[Exercise material]
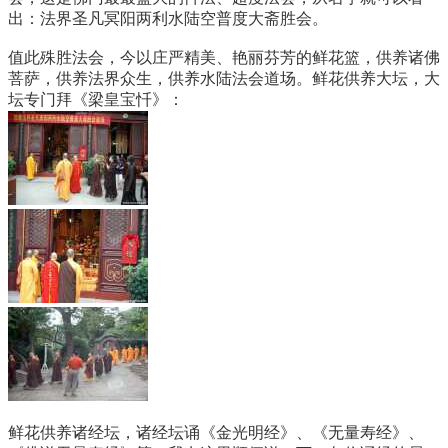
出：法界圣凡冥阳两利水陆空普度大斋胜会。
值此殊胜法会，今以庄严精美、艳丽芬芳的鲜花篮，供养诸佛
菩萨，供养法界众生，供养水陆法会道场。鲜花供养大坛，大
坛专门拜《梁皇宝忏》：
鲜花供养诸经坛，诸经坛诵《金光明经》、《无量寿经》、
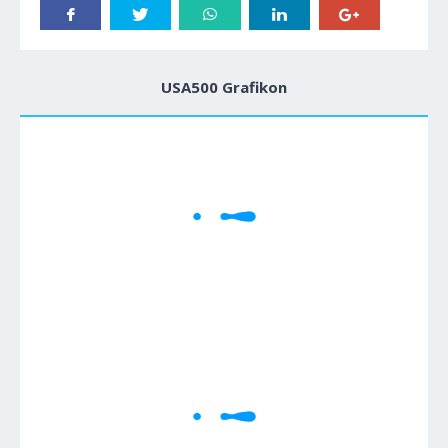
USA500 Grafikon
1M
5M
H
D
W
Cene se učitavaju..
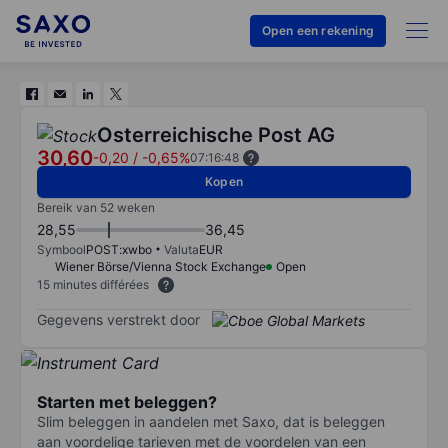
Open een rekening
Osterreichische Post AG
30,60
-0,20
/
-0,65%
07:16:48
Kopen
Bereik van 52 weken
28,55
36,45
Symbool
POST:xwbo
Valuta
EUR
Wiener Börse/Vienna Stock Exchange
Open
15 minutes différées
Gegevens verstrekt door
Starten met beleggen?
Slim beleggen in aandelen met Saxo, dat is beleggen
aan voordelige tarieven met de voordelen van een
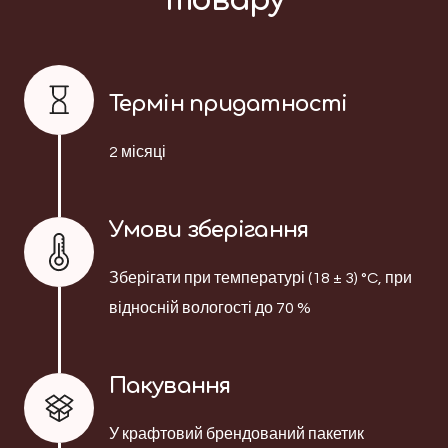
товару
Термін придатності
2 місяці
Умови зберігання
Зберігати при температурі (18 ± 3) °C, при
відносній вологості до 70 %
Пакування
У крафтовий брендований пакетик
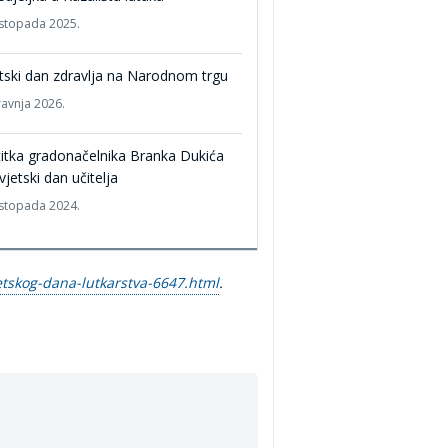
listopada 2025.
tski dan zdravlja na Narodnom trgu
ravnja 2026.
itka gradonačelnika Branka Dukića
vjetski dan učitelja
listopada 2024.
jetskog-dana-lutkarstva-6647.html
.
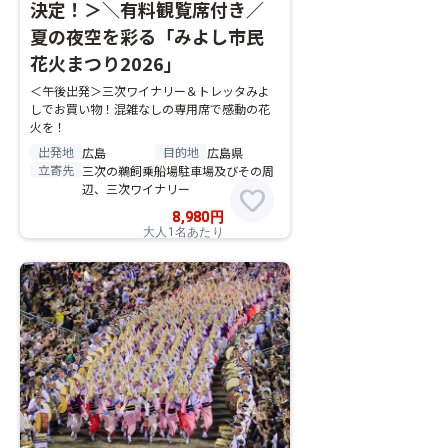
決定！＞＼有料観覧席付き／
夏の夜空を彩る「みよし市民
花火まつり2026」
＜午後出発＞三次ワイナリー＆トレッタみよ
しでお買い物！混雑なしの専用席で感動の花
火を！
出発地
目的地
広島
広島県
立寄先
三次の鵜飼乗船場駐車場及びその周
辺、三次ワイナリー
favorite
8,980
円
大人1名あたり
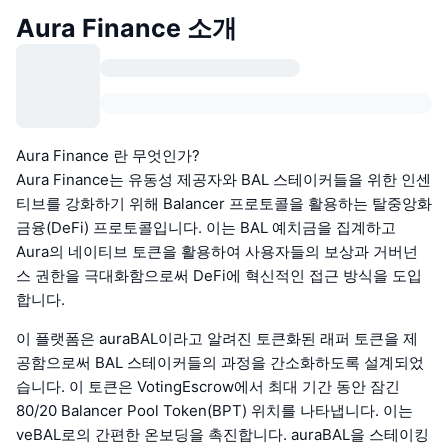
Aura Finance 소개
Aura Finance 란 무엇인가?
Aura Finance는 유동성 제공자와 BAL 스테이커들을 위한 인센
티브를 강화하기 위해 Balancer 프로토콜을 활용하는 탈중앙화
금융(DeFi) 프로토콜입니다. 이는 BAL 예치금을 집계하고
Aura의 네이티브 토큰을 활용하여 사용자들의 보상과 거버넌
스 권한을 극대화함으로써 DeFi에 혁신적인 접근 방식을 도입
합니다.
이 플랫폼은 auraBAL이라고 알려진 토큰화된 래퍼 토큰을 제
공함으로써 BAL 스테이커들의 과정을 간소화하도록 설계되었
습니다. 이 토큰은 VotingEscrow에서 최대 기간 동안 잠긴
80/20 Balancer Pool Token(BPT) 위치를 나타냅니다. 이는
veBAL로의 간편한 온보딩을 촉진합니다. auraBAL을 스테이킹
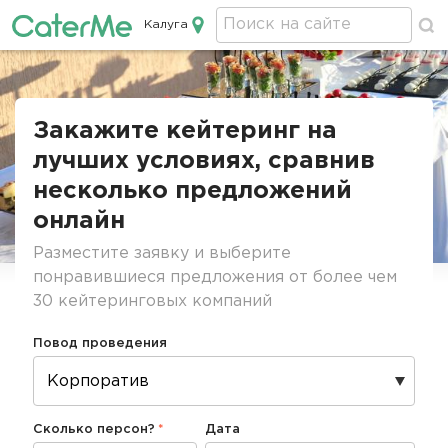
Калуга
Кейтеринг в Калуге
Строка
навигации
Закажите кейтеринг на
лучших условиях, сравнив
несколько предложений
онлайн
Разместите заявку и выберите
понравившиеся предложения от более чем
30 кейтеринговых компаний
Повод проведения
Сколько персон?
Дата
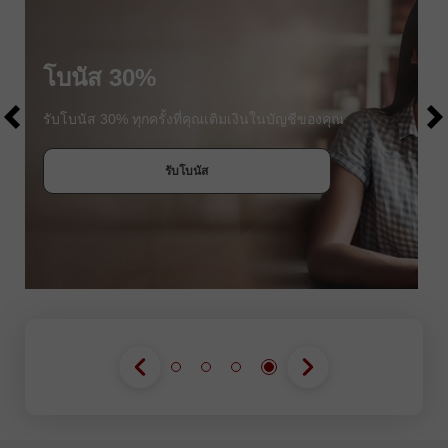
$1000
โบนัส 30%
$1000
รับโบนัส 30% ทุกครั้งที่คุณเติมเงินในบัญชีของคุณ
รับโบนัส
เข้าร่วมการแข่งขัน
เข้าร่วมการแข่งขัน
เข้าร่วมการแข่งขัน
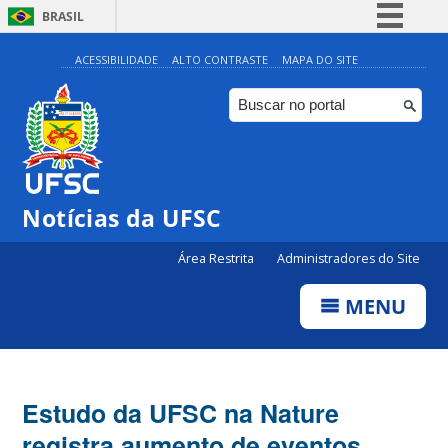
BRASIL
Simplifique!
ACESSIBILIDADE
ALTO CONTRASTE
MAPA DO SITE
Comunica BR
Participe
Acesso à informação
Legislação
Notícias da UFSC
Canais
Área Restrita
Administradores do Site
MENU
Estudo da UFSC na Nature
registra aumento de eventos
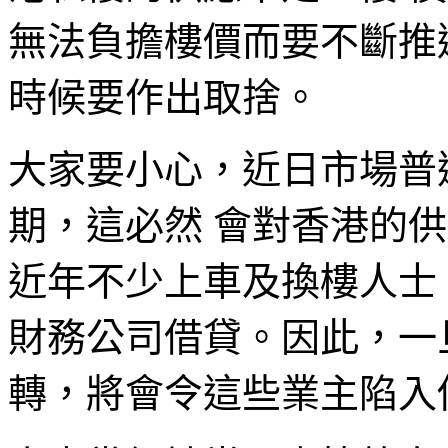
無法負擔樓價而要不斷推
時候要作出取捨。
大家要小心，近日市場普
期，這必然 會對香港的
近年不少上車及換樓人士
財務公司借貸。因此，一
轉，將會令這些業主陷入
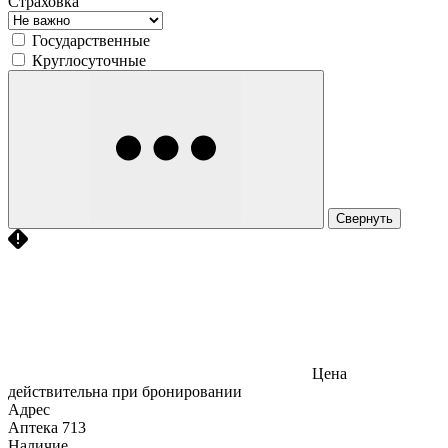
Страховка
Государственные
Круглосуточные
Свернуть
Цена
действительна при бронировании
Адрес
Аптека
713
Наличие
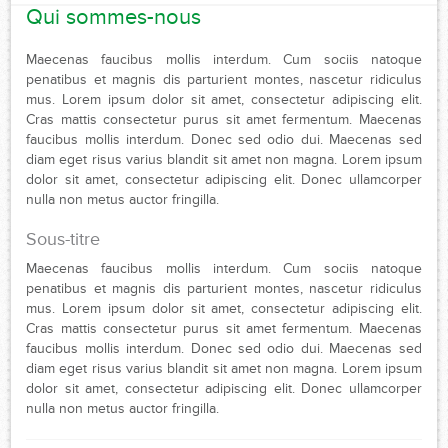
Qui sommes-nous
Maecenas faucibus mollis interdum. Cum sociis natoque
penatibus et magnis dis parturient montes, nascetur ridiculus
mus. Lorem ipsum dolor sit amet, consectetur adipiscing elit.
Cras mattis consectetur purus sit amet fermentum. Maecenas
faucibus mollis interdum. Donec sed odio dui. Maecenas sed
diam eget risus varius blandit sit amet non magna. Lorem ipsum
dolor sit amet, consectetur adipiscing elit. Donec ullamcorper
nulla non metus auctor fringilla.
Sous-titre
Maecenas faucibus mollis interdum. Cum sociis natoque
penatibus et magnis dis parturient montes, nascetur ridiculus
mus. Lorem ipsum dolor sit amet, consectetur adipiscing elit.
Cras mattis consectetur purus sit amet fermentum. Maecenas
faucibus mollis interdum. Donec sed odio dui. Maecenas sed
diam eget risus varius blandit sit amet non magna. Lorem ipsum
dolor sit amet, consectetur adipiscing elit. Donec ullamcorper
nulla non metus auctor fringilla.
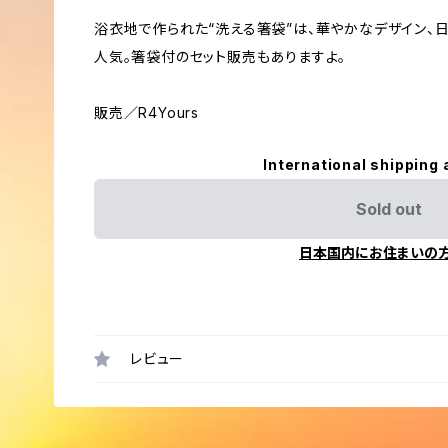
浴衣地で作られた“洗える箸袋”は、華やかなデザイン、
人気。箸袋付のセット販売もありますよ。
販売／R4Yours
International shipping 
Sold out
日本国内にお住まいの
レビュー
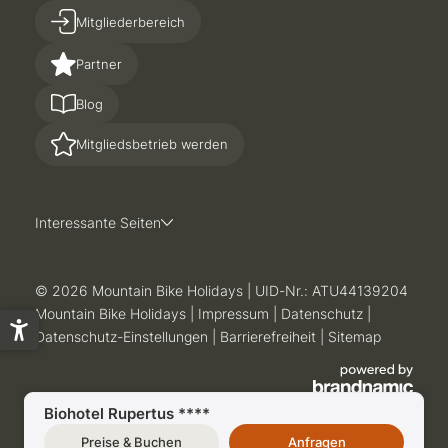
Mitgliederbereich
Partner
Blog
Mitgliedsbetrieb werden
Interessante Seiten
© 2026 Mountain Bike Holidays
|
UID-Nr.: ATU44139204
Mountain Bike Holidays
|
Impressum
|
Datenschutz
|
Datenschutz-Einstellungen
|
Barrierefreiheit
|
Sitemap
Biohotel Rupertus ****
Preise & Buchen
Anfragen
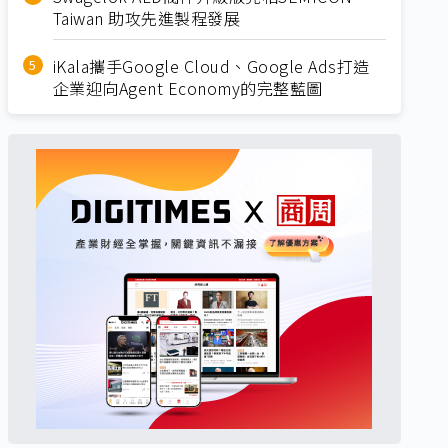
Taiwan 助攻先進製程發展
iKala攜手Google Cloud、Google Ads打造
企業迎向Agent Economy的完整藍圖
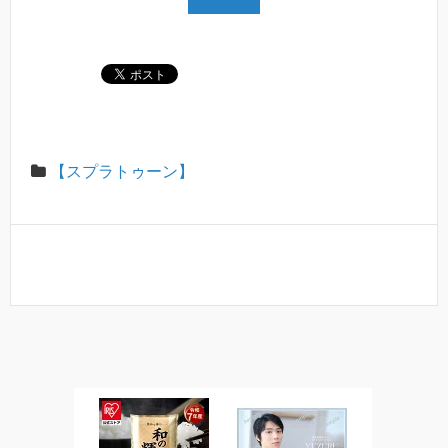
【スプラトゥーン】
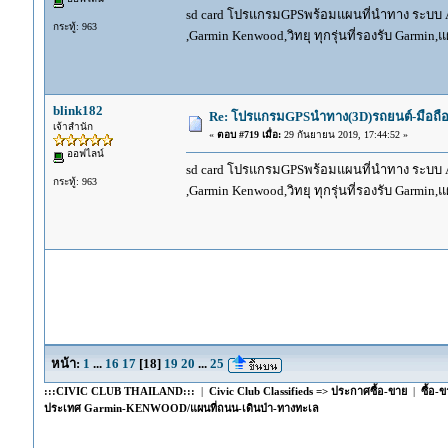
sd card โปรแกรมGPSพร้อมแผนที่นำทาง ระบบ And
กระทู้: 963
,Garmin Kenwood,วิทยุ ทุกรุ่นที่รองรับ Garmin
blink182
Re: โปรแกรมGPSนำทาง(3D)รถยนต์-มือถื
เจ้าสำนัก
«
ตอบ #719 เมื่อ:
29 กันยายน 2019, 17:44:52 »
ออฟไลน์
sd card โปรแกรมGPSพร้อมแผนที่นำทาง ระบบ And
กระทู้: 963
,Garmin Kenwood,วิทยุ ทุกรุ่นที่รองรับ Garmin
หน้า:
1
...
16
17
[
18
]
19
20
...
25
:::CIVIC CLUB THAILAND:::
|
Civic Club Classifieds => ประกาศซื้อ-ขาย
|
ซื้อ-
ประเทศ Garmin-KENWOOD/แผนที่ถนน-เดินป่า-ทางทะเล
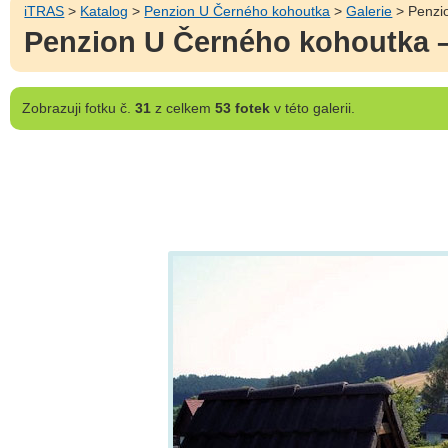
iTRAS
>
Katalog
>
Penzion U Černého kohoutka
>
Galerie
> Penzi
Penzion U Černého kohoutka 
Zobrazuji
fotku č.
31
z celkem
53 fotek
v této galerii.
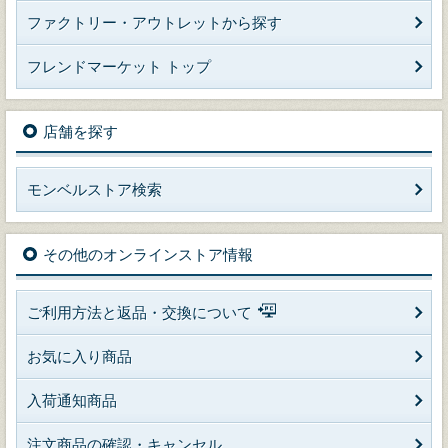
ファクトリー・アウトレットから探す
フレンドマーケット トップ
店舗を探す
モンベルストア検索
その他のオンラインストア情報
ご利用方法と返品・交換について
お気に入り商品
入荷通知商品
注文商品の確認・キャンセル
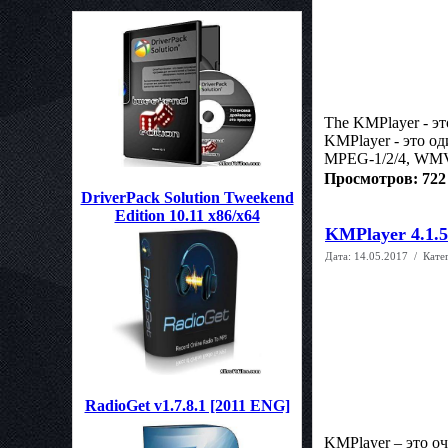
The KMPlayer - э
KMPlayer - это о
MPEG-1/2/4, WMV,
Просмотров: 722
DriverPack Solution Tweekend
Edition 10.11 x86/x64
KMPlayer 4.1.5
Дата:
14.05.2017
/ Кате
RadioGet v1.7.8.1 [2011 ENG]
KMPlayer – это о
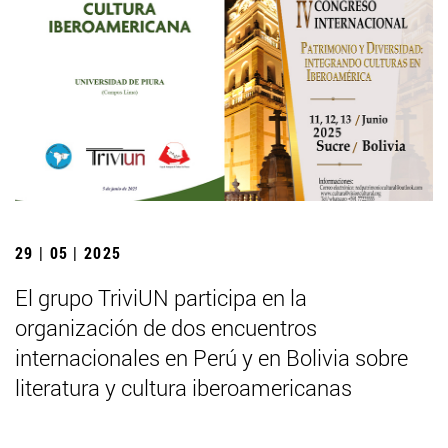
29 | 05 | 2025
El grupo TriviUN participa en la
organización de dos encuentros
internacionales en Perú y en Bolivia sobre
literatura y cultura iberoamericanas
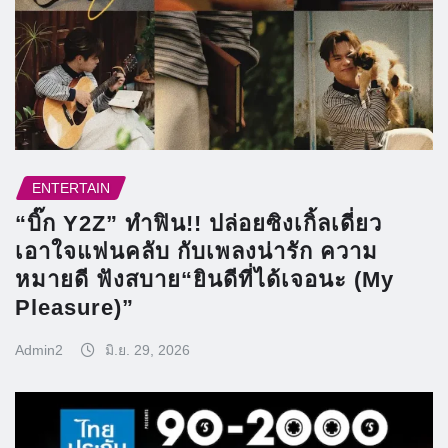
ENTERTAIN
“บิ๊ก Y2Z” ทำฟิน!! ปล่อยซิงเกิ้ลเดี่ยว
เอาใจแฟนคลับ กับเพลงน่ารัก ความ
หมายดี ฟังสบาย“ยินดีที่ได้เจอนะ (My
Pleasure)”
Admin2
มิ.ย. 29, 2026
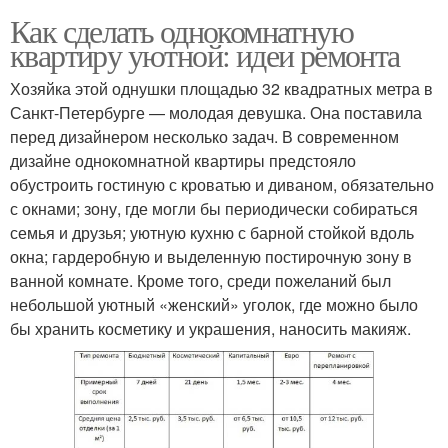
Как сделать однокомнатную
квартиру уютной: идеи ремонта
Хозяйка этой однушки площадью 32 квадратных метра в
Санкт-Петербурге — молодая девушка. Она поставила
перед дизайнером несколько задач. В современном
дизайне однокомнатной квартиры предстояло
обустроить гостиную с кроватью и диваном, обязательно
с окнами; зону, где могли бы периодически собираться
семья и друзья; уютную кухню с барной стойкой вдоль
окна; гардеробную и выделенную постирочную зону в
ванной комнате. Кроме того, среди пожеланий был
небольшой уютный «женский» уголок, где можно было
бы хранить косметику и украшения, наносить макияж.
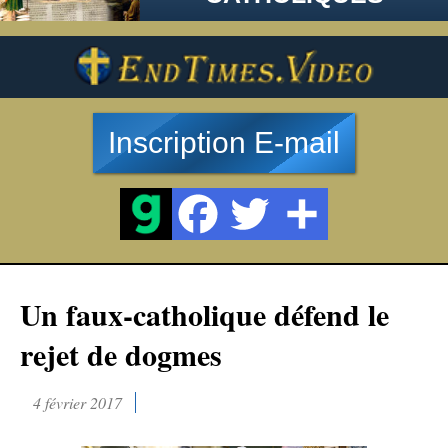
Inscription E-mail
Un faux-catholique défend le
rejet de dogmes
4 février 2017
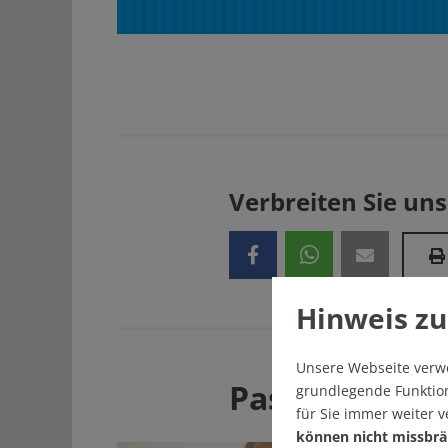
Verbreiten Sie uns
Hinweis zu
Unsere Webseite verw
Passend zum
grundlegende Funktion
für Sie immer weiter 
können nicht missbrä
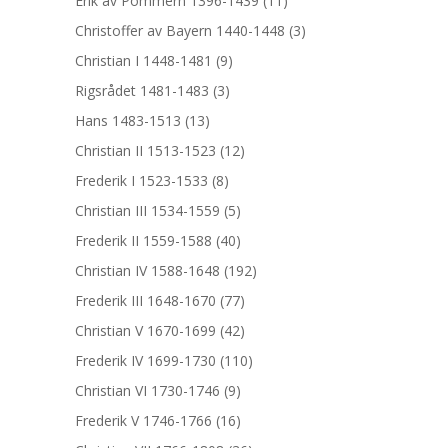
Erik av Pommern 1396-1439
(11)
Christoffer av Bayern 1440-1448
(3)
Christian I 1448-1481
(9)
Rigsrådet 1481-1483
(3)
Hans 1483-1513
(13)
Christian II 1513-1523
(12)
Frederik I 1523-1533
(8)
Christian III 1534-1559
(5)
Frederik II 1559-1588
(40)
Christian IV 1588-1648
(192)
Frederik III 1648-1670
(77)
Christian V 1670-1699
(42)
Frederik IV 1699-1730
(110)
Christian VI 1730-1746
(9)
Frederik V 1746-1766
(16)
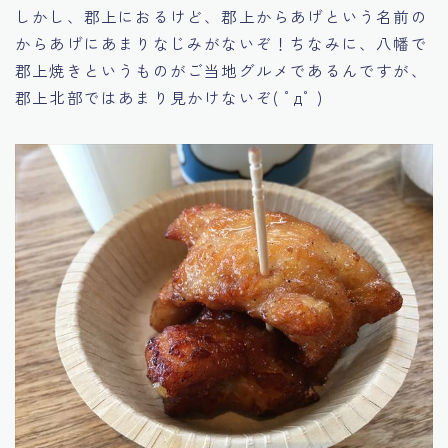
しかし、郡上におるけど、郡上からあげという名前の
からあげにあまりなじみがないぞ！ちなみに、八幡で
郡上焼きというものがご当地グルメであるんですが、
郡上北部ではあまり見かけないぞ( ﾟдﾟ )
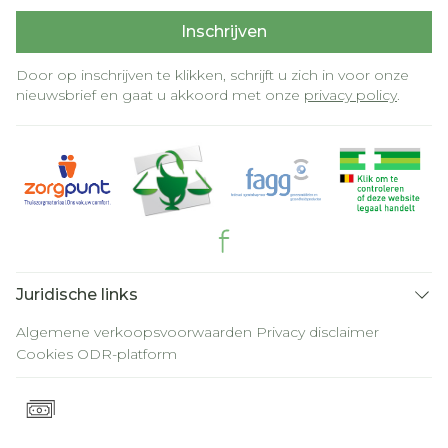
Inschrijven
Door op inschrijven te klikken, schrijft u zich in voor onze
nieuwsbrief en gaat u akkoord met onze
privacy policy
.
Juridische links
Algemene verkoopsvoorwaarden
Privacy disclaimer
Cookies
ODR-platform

[About this task]
Look through the entries above. Copy out every line holding the word "Balancer".

[Solution for this problem]
티브를 강화하기 위해 Balancer 프로토콜을 활용하는 탈중앙화
80/20 Balancer Pool Token(BPT) 위치를 나타냅니다. 이는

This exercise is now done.